Page-level text extractions:
^^^^

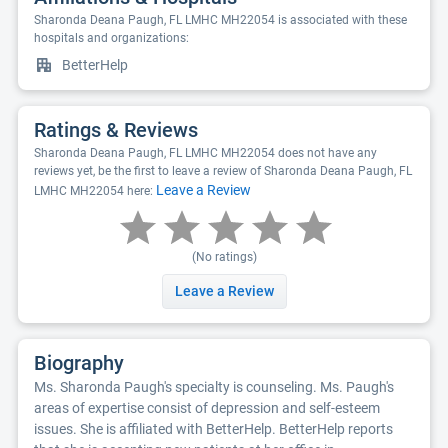
Sharonda Deana Paugh, FL LMHC MH22054 is associated with these
hospitals and organizations:
BetterHelp
Ratings & Reviews
Sharonda Deana Paugh, FL LMHC MH22054 does not have any
reviews yet, be the first to leave a review of Sharonda Deana Paugh, FL
Leave a Review
LMHC MH22054 here:
(No ratings)
Leave a Review
Biography
Ms. Sharonda Paugh's specialty is counseling. Ms. Paugh's
areas of expertise consist of depression and self-esteem
issues. She is affiliated with BetterHelp. BetterHelp reports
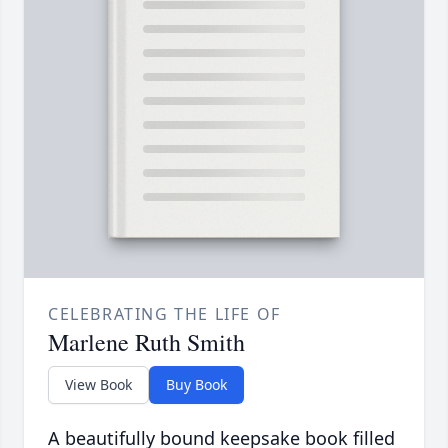
CELEBRATING THE LIFE OF
Marlene Ruth Smith
View Book
Buy Book
A beautifully bound keepsake book filled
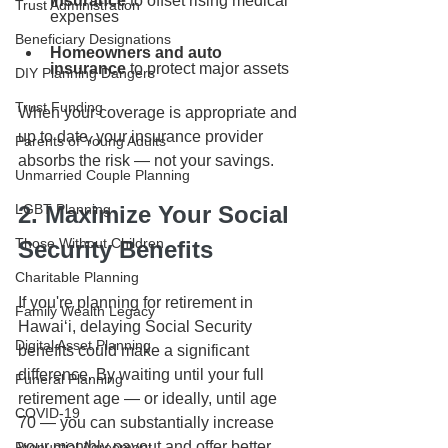
insurance
 to offset rising medical 
Trust Administration
expenses
Beneficiary Designations
Homeowners and auto 
insurance
 to protect major assets
DIY Planning Dangers
Trust Funding
When your coverage is appropriate and 
up to date, your insurance provider 
Parents of Young Adults
absorbs the risk — not your savings.
Unmarried Couple Planning
LGBT Planning
2. Maximize Your Social 
Those Without Children
Security Benefits
Charitable Planning
If you're planning for retirement in 
Family Wealth Legacy
Hawaiʻi, delaying Social Security 
Digital Asset Planning
benefits could make a significant 
difference. By waiting until your full 
Funeral Planning
retirement age — or ideally, until age 
COVID-19
70 — you can substantially increase 
your monthly payout and offer better 
Prenuptial Agreement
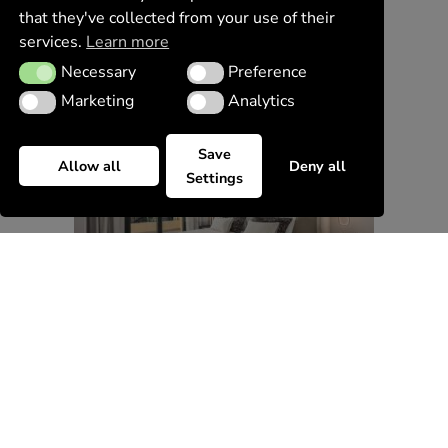
that they've collected from your use of their
services.
Learn more
Necessary
Preference
Necessary
Preference
Marketing
Analytics
Marketing
Analytics
Save
Allow all
Deny all
Settings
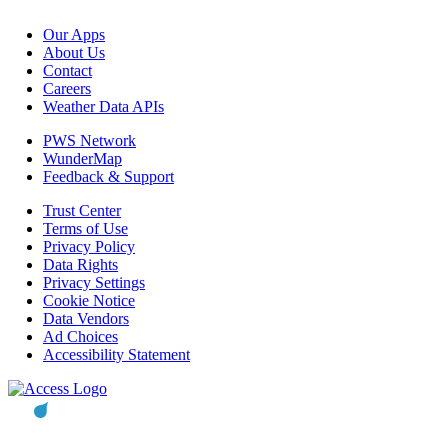
Our Apps
About Us
Contact
Careers
Weather Data APIs
PWS Network
WunderMap
Feedback & Support
Trust Center
Terms of Use
Privacy Policy
Data Rights
Privacy Settings
Cookie Notice
Data Vendors
Ad Choices
Accessibility Statement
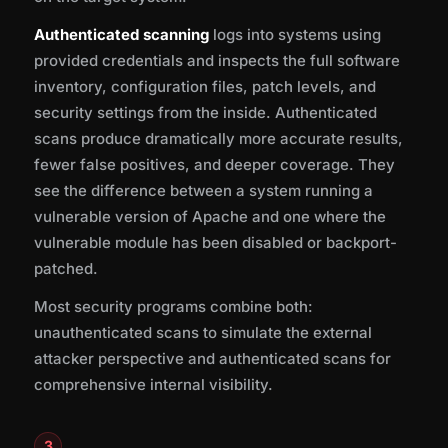
Authenticated scanning
logs into systems using
provided credentials and inspects the full software
inventory, configuration files, patch levels, and
security settings from the inside. Authenticated
scans produce dramatically more accurate results,
fewer false positives, and deeper coverage. They
see the difference between a system running a
vulnerable version of Apache and one where the
vulnerable module has been disabled or backport-
patched.
Most security programs combine both:
unauthenticated scans to simulate the external
attacker perspective and authenticated scans for
comprehensive internal visibility.
3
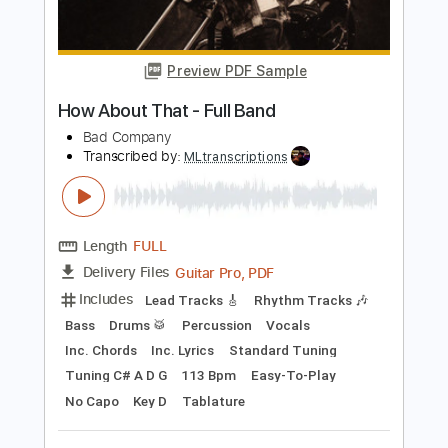
Length
FULL
PDF, Guitar Pro
Delivery Files
Includes
Audio-Synced
Bass
Fingerstyle
Key Am
Dropped D Tuning
82 Bpm
No Capo
Dropped D tune down 1/2 step Tuning
Tablature
Instant Delivery
$9.99
Add to Cart
Buy Now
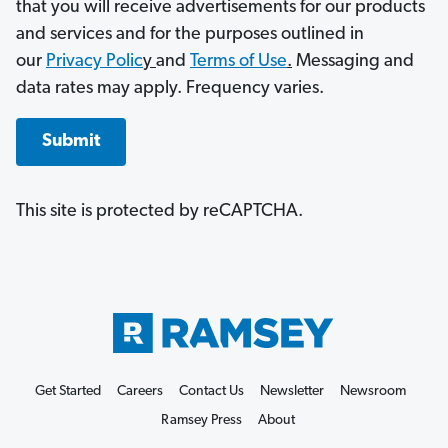
that you will receive advertisements for our products
and services and for the purposes outlined in
our
Privacy Polic
y
and
Terms of Use
.
Messaging and
data rates may apply. Frequency varies.
Submit
This site is protected by reCAPTCHA.
Get Started
Careers
Contact Us
Newsletter
Newsroom
Ramsey Press
About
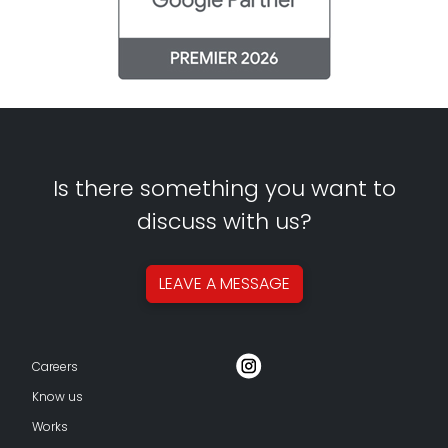
Is there something you want to
discuss with us?
LEAVE A
MESSAGE
Careers
Know us
Works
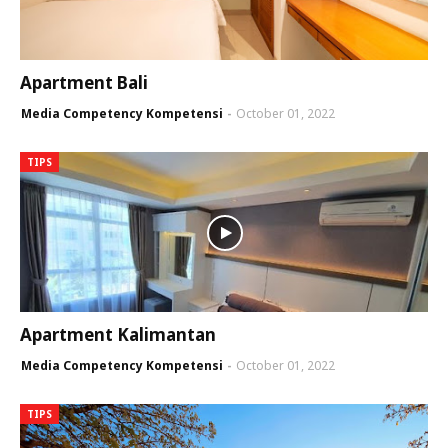
Apartment Bali
Media Competency Kompetensi
October 01, 2022
TIPS
Apartment Kalimantan
Media Competency Kompetensi
October 01, 2022
TIPS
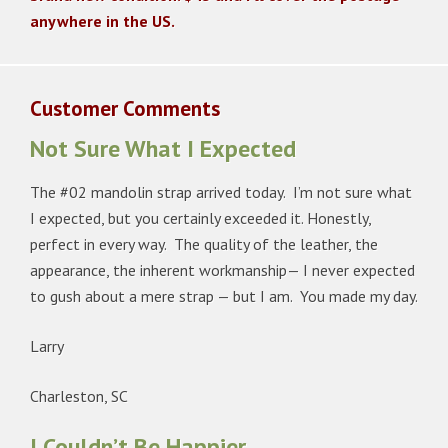
anywhere in the US.
Customer Comments
Not Sure What I Expected
The #02 mandolin strap arrived today. I’m not sure what
I expected, but you certainly exceeded it. Honestly,
perfect in every way. The quality of the leather, the
appearance, the inherent workmanship— I never expected
to gush about a mere strap — but I am. You made my day.
Larry
Charleston, SC
I Couldn’t Be Happier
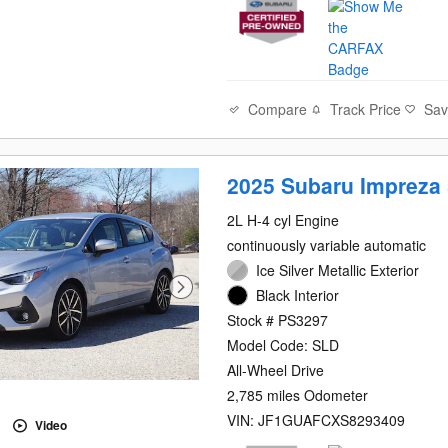
Compare
Track Price
Sa
2025 Subaru Impreza 
2L H-4 cyl Engine
continuously variable automatic
Ice Silver Metallic Exterior
Black Interior
Stock # PS3297
Model Code: SLD
All-Wheel Drive
2,785 miles Odometer
VIN: JF1GUAFCXS8293409
Video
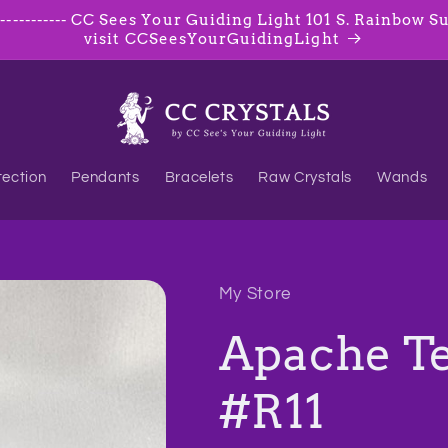
--------- CC Sees Your Guiding Light 101 S. Rainbow Suite
visit CCSeesYourGuidingLight
tection
Pendants
Bracelets
Raw Crystals
Wands
My Store
Apache Te
#R11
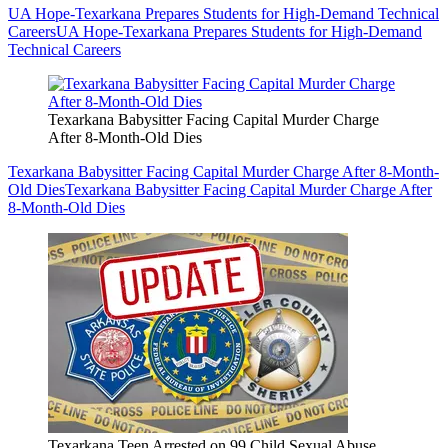
UA Hope-Texarkana Prepares Students for High-Demand Technical
Careers
UA Hope-Texarkana Prepares Students for High-Demand
Technical Careers
Texarkana Babysitter Facing Capital Murder Charge
After 8-Month-Old Dies
Texarkana Babysitter Facing Capital Murder Charge After 8-Month-
Old Dies
Texarkana Babysitter Facing Capital Murder Charge After
8-Month-Old Dies
Texarkana Teen Arrested on 99 Child Sexual Abuse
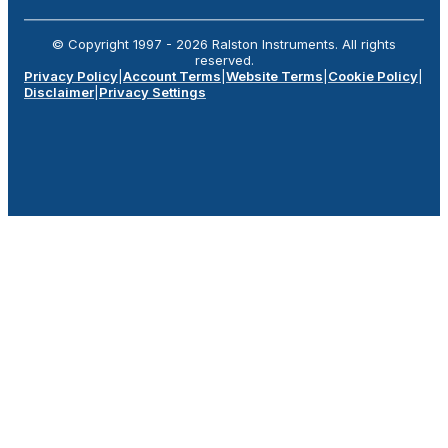
© Copyright 1997 -
2026
Ralston Instruments. All rights
reserved.
Privacy Policy
|
Account Terms
|
Website Terms
|
Cookie Policy
|
Disclaimer
|
Privacy Settings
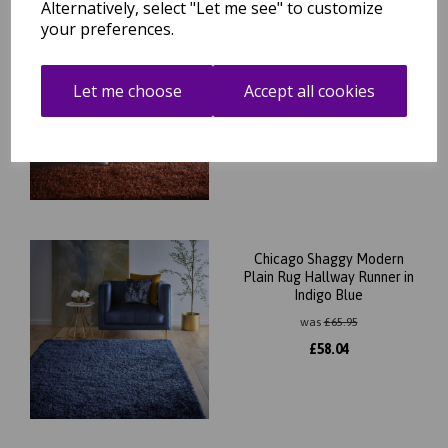
Alternatively, select "Let me see" to customize
your preferences.
Chicago Shaggy Modern
Plain Rug Hallway Runner
Round Rug in Rust Orange
Let me choose
Accept all cookies
was
£
65.95
£
58.04
Chicago Shaggy Modern
Plain Rug Hallway Runner in
Indigo Blue
was
£
65.95
£
58.04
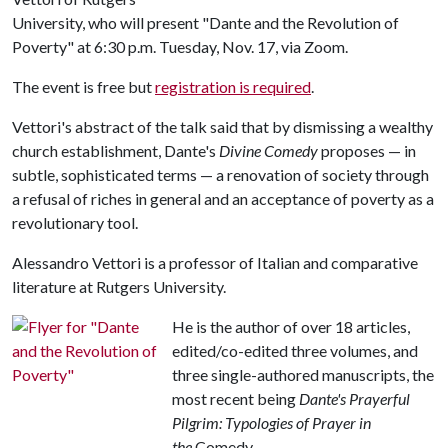
University, who will present "Dante and the Revolution of
Poverty" at 6:30 p.m. Tuesday, Nov. 17, via Zoom.
The event is free but
registration is required
.
Vettori's abstract of the talk said that by dismissing a wealthy
church establishment, Dante's
Divine Comedy
proposes — in
subtle, sophisticated terms — a renovation of society through
a refusal of riches in general and an acceptance of poverty as a
revolutionary tool.
Alessandro Vettori is a professor of Italian and comparative
literature at Rutgers University.
He is the author of over 18 articles,
edited/co-edited three volumes, and
three single-authored manuscripts, the
most recent being
Dante's Prayerful
Pilgrim: Typologies of Prayer in
the
Comedy.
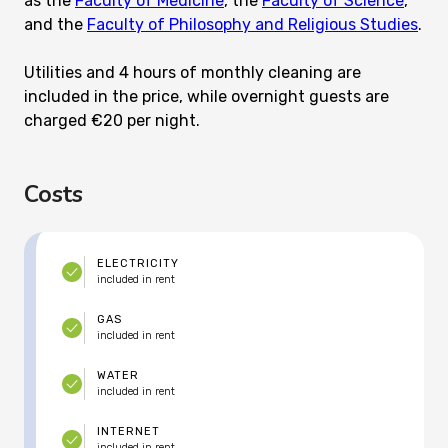
as the
Faculty of Medicine
, the
Faculty of Science
,
and the
Faculty of Philosophy and Religious Studies
.
Utilities and 4 hours of monthly cleaning are
included in the price, while overnight guests are
charged €20 per night.
Costs
ELECTRICITY
included in rent
GAS
included in rent
WATER
included in rent
INTERNET
included in rent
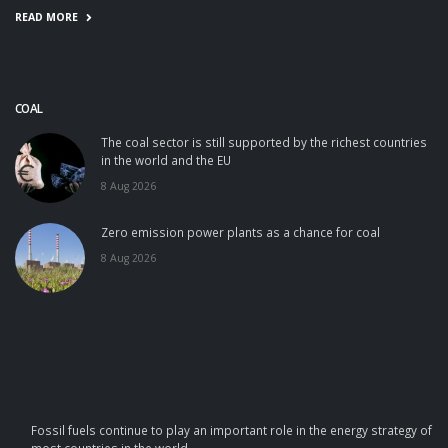
READ MORE
COAL
The coal sector is still supported by the richest countries
in the world and the EU
8 Aug 2026
Zero emission power plants as a chance for coal
8 Aug 2026
Fossil fuels continue to play an important role in the energy strategy of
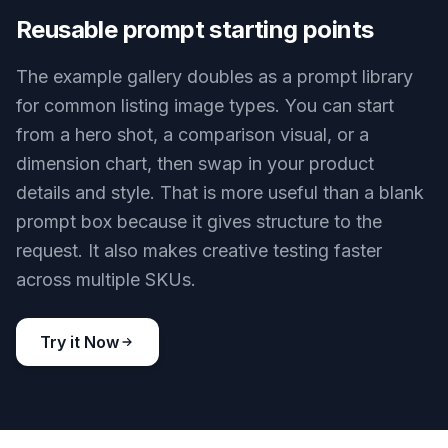
Reusable prompt starting points
The example gallery doubles as a prompt library
for common listing image types. You can start
from a hero shot, a comparison visual, or a
dimension chart, then swap in your product
details and style. That is more useful than a blank
prompt box because it gives structure to the
request. It also makes creative testing faster
across multiple SKUs.
Try it Now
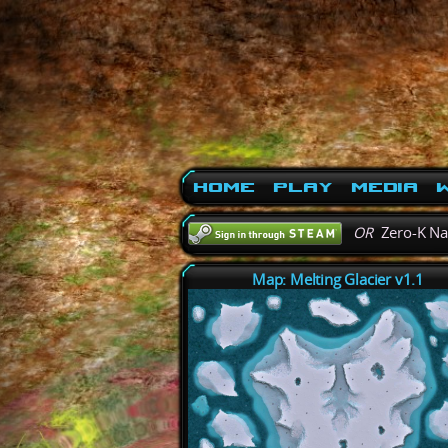
Home
Play
Media
W
OR
Zero-K N
Map: Melting Glacier v1.1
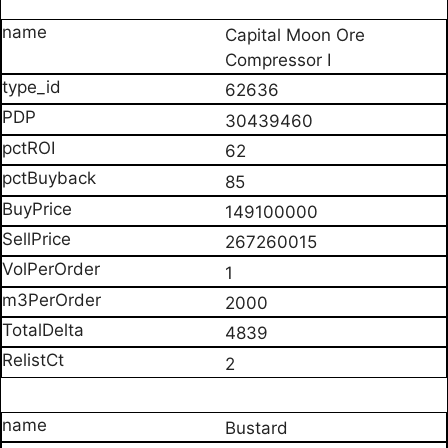
Capital Moon Ore
Compressor I
62636
30439460
62
85
149100000
267260015
1
2000
4839
2
Bustard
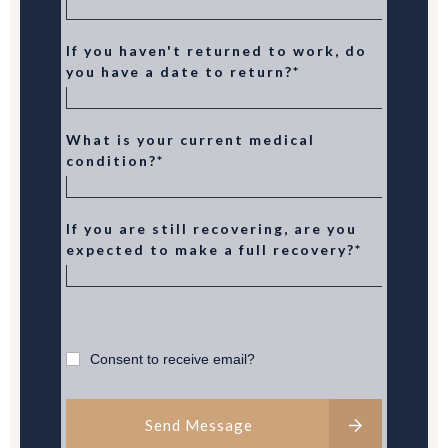
If you haven't returned to work, do
you have a date to return?*
What is your current medical
condition?*
If you are still recovering, are you
expected to make a full recovery?*
Consent to receive email?
Send Message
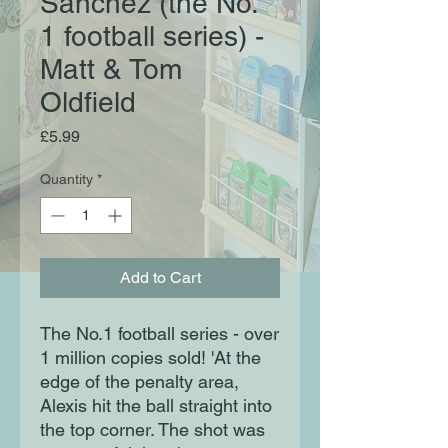
Sanchez (the No.
1 football series) -
Matt & Tom
Oldfield
Price
£5.99
Quantity
*
Add to Cart
The No.1 football series - over
1 million copies sold! 'At the
edge of the penalty area,
Alexis hit the ball straight into
the top corner. The shot was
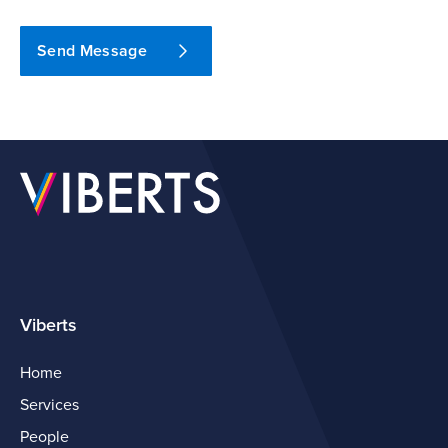
Send Message
Viberts
Home
Services
People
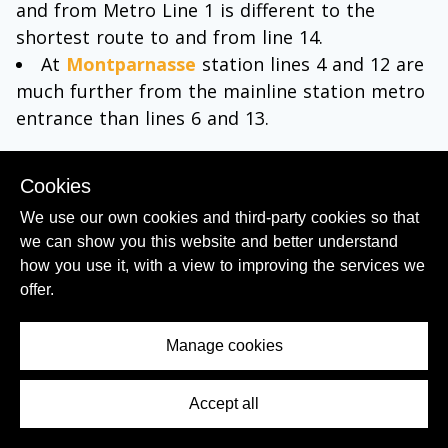
and from Metro Line 1 is different to the
shortest route to and from line 14.
At
Montparnasse
station lines 4 and 12 are
much further from the mainline station metro
entrance than lines 6 and 13.
(11)
You won't usually need to use your ticket
Cookies
to open the ticket gates in order to exit from
the platforms, but keep your ticket on you
We use our own cookies and third-party cookies so that
until you have left the station.
we can show you this website and better understand
how you use it, with a view to improving the services we
Using the RER:
offer.
The RER in Paris is a system of main line trains
Manage cookies
which also cross the city centre in tunnels, so
in central Paris these trains are below ground
Accept all
Contents Menu
like the Metro.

^^^^

▸ DIRECTIONS
Write the data above out exactly. Leave out any pictures.

▸ RESPONSE
Sharonda Deana Paugh, FL LMHC MH22054 is associated with these
hospitals and organizations:
BetterHelp
Ratings & Reviews
Sharonda Deana Paugh, FL LMHC MH22054 does not have any
reviews yet, be the first to leave a review of Sharonda Deana Paugh, FL
Leave a Review
LMHC MH22054 here:
(No ratings)
Leave a Review
Biography
Ms. Sharonda Paugh's specialty is counseling. Ms. Paugh's
areas of expertise consist of depression and self-esteem
issues. She is affiliated with BetterHelp. BetterHelp reports
CELEBRATING THE LIFE OF
Marlene Ruth Smith
View Book
Buy Book
A beautifully bound keepsake book filled
insurance
 to offset rising medical 
Trust Administration
expenses
Beneficiary Designations
Homeowners and auto 
insurance
 to protect major assets
DIY Planning Dangers
Trust Funding
When your coverage is appropriate and 
up to date, your insurance provider 
Parents of Young Adults
absorbs the risk — not your savings.
Unmarried Couple Planning
LGBT Planning
2. Maximize Your Social 
Those Without Children
Security Benefits
Charitable Planning
If you're planning for retirement in 
Family Wealth Legacy
Hawaiʻi, delaying Social Security 
Digital Asset Planning
benefits could make a significant 
difference. By waiting until your full 
Funeral Planning
retirement age — or ideally, until age 
COVID-19
70 — you can substantially increase 
your monthly payout and offer better 
Prenuptial Agreement
that they've collected from your use of their
services.
Learn more
Necessary
Preference
Necessary
Preference
Marketing
Analytics
Marketing
Analytics
Save
Allow all
Deny all
Settings
Our Apps
About Us
Contact
Careers
Weather Data APIs
PWS Network
WunderMap
Feedback & Support
Trust Center
Terms of Use
Privacy Policy
Data Rights
Privacy Settings
Cookie Notice
Data Vendors
Ad Choices
Accessibility Statement
Authenticated scanning
logs into systems using
provided credentials and inspects the full software
inventory, configuration files, patch levels, and
security settings from the inside. Authenticated
scans produce dramatically more accurate results,
fewer false positives, and deeper coverage. They
see the difference between a system running a
vulnerable version of Apache and one where the
vulnerable module has been disabled or backport-
patched.
Most security programs combine both:
unauthenticated scans to simulate the external
attacker perspective and authenticated scans for
comprehensive internal visibility.
3
Length
FULL
PDF, Guitar Pro
Delivery Files
Includes
Audio-Synced
Bass
Fingerstyle
Key Am
Dropped D Tuning
82 Bpm
No Capo
Dropped D tune down 1/2 step Tuning
Tablature
Instant Delivery
$9.99
Add to Cart
Buy Now
that you will receive advertisements for our products
and services and for the purposes outlined in
our
Privacy Polic
y
and
Terms of Use
.
Messaging and
data rates may apply. Frequency varies.
Submit
This site is protected by reCAPTCHA.
Get Started
Careers
Contact Us
Newsletter
Newsroom
Ramsey Press
About
Is there something you want to
discuss with us?
LEAVE A
MESSAGE
Careers
Know us
Works
Apartment Bali
Media Competency Kompetensi
October 01, 2022
TIPS
Apartment Kalimantan
Media Competency Kompetensi
October 01, 2022
TIPS
anywhere in the US.
Customer Comments
Not Sure What I Expected
The #02 mandolin strap arrived today. I’m not sure what
I expected, but you certainly exceeded it. Honestly,
perfect in every way. The quality of the leather, the
appearance, the inherent workmanship— I never expected
to gush about a mere strap — but I am. You made my day.
Larry
Charleston, SC
I Couldn’t Be Happier
Compare
Track Price
Sa
2025 Subaru Impreza 
2L H-4 cyl Engine
continuously variable automatic
Ice Silver Metallic Exterior
Black Interior
Stock # PS3297
Model Code: SLD
All-Wheel Drive
2,785 miles Odometer
VIN: JF1GUAFCXS8293409
Video
--------- CC Sees Your Guiding Light 101 S. Rainbow Suite
visit CCSeesYourGuidingLight
tection
Pendants
Bracelets
Raw Crystals
Wands
My Store
Apache Te
#R11
UA Hope-Texarkana Prepares Students for High-Demand Technical
Careers
UA Hope-Texarkana Prepares Students for High-Demand
Technical Careers
Texarkana Babysitter Facing Capital Murder Charge
After 8-Month-Old Dies
Texarkana Babysitter Facing Capital Murder Charge After 8-Month-
Old Dies
Texarkana Babysitter Facing Capital Murder Charge After
8-Month-Old Dies
Texarkana Teen Arrested on 99 Child Sexual Abuse
© Copyright 1997 -
2026
Ralston Instruments. All rights
reserved.
Privacy Policy
|
Account Terms
|
Website Terms
|
Cookie Policy
|
Disclaimer
|
Privacy Settings
Alternatively, select "Let me see" to customize
your preferences.
Chicago Shaggy Modern
Plain Rug Hallway Runner
Round Rug in Rust Orange
Let me choose
Accept all cookies
was
£
65.95
£
58.04
Chicago Shaggy Modern
Plain Rug Hallway Runner in
Indigo Blue
was
£
65.95
£
58.04
University, who will present "Dante and the Revolution of
Poverty" at 6:30 p.m. Tuesday, Nov. 17, via Zoom.
The event is free but
registration is required
.
Vettori's abstract of the talk said that by dismissing a wealthy
church establishment, Dante's
Divine Comedy
proposes — in
subtle, sophisticated terms — a renovation of society through
a refusal of riches in general and an acceptance of poverty as a
revolutionary tool.
Alessandro Vettori is a professor of Italian and comparative
literature at Rutgers University.
He is the author of over 18 articles,
edited/co-edited three volumes, and
three single-authored manuscripts, the
most recent being
Dante's Prayerful
Pilgrim: Typologies of Prayer in
the
Comedy.
as the
Faculty of Medicine
, the
Faculty of Science
,
and the
Faculty of Philosophy and Religious Studies
.
Utilities and 4 hours of monthly cleaning are
included in the price, while overnight guests are
charged €20 per night.
Costs
ELECTRICITY
included in rent
GAS
included in rent
WATER
included in rent
INTERNET
included in rent
READ MORE
COAL
The coal sector is still supported by the richest countries
in the world and the EU
8 Aug 2026
Zero emission power plants as a chance for coal
8 Aug 2026
Fossil fuels continue to play an important role in the energy strategy of
Reusable prompt starting points
The example gallery doubles as a prompt library
for common listing image types. You can start
from a hero shot, a comparison visual, or a
dimension chart, then swap in your product
details and style. That is more useful than a blank
prompt box because it gives structure to the
request. It also makes creative testing faster
across multiple SKUs.
Try it Now
Home
Play
Media
W
OR
Zero-K N
Map: Melting Glacier v1.1
Capital Moon Ore
Compressor I
62636
30439460
62
85
149100000
267260015
1
2000
4839
2
Bustard
If you haven't returned to work, do
you have a date to return?*
What is your current medical
condition?*
If you are still recovering, are you
expected to make a full recovery?*
Consent to receive email?
Send Message
Sanchez (the No.
1 football series) -
Matt & Tom
Oldfield
Price
£5.99
Quantity
*
Add to Cart
The No.1 football series - over
1 million copies sold! 'At the
edge of the penalty area,
Alexis hit the ball straight into
the top corner. The shot was
Send Message
Viberts
Home
Services
People
and from Metro Line 1 is different to the
shortest route to and from line 14.
At
Montparnasse
station lines 4 and 12 are
much further from the mainline station metro
entrance than lines 6 and 13.
(11)
You won't usually need to use your ticket
Cookies
to open the ticket gates in order to exit from
the platforms, but keep your ticket on you
We use our own cookies and third-party cookies so that
until you have left the station.
we can show you this website and better understand
how you use it, with a view to improving the services we
Using the RER:
offer.
The RER in Paris is a system of main line trains
Manage cookies
which also cross the city centre in tunnels, so
in central Paris these trains are below ground
Accept all
Contents Menu
like the Metro.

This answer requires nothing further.